It’s Never a Bad Time to Remind Ourselves That Henry Kissinger Is a Murderous War Criminal
Unlike other war criminals from Richard Nixon to George W. Bush, Henry Kissinger’s reputation has never received public rehabilitation. He hasn’t needed it — despite his murderous rap sheet, the media and political establishment has always fawned over him.

Henry Kissinger discusses the Vietnam War with LBJ Presidential Library director Mark Updegrove on April 26, 2016. (LBJ Library / Jay Godwin via Wikimedia Commons)
Henry Alfred Kissinger turned one hundred on May 27 of this year. Once a teenage refugee from Nazi Germany, for many decades an adviser to presidents, and an avatar of American realpolitik, he’s managed to reach the century mark while still evidently retaining all his marbles. That those marbles remain hard and cold is no surprise.
A couple of months after that hundredth birthday, he traveled to China, as he had first done secretly in 1971 when he was still President Richard Nixon’s national security adviser. There — in contrast to the tepid reception recently given to US officials like Treasury Secretary Janet Yellen and Special Presidential Envoy for Climate John Kerry — Kissinger was welcomed with full honors by Chinese president Xi Jinping and other dignitaries.
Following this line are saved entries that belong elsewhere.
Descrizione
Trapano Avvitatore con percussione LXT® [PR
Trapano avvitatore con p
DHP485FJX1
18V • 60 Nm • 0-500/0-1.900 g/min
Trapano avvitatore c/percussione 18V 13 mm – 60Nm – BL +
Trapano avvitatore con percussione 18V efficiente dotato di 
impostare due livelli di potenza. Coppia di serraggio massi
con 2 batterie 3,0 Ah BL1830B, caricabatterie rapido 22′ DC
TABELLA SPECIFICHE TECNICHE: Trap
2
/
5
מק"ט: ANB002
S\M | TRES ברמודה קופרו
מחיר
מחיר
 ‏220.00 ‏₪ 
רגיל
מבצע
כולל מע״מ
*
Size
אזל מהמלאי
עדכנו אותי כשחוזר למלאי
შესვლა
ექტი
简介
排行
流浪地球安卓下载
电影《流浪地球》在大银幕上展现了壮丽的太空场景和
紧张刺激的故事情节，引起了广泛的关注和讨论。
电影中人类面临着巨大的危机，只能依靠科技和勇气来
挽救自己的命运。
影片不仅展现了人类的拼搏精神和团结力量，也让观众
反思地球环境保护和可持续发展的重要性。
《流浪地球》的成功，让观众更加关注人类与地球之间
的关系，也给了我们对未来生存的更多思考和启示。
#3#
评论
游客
“That ‘lovefest,’” as Daniel Drezner of the Fletcher School of Law and Diplomacy wrote in Politico, “served the interests of both parties.” For China, it was a signal that the United States would be better off pursuing the warm-embrace policy initiated so long ago by Nixon at Kissinger’s behest, rather than the cold shoulder more recent administrations have offered. For Kissinger, as Drezner put it, “the visit represents an opportunity to do what he has been trying to do ever since he left public office: maintain his relevancy and influence.”